*Aim of the exercise*: Find the line containing "entering your image, they". Reproduce it and every line after it up to the end of the records, exactly as written.

*Records*:
######

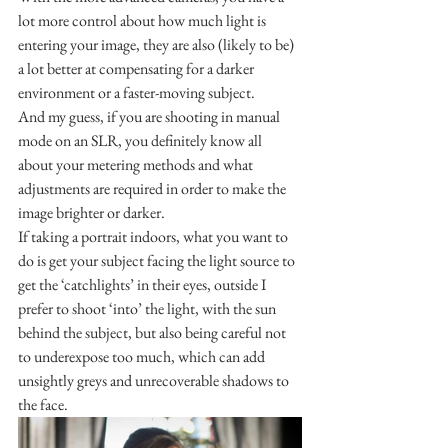
lot more control about how much light is 
entering your image, they are also (likely to be) 
a lot better at compensating for a darker 
environment or a faster-moving subject. 
And my guess, if you are shooting in manual 
mode on an SLR, you definitely know all 
about your metering methods and what 
adjustments are required in order to make the 
image brighter or darker.
If taking a portrait indoors, what you want to 
do is get your subject facing the light source to 
get the ‘catchlights’ in their eyes, outside I 
prefer to shoot ‘into’ the light, with the sun 
behind the subject, but also being careful not 
to underexpose too much, which can add 
unsightly greys and unrecoverable shadows to 
the face.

######

*Exercise output*:
entering your image, they are also (likely to be) 
a lot better at compensating for a darker 
environment or a faster-moving subject. 
And my guess, if you are shooting in manual 
mode on an SLR, you definitely know all 
about your metering methods and what 
adjustments are required in order to make the 
image brighter or darker.
If taking a portrait indoors, what you want to 
do is get your subject facing the light source to 
get the ‘catchlights’ in their eyes, outside I 
prefer to shoot ‘into’ the light, with the sun 
behind the subject, but also being careful not 
to underexpose too much, which can add 
unsightly greys and unrecoverable shadows to 
the face.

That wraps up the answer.